**** Supplied information
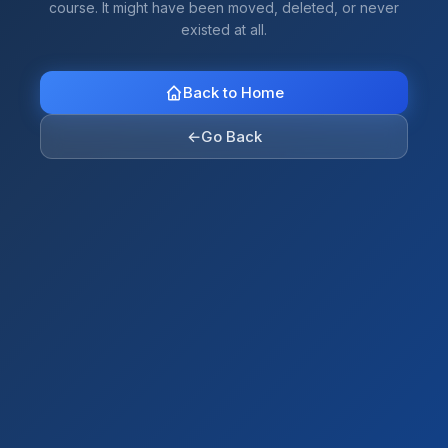
course. It might have been moved, deleted, or never
existed at all.
Back to Home
←
Go Back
********
■ Assigned task
A verbatim copy of every record above is required, with all pictures omitted.

■ Task output
course. It might have been moved, deleted, or never
existed at all.
Back to Home
←
Go Back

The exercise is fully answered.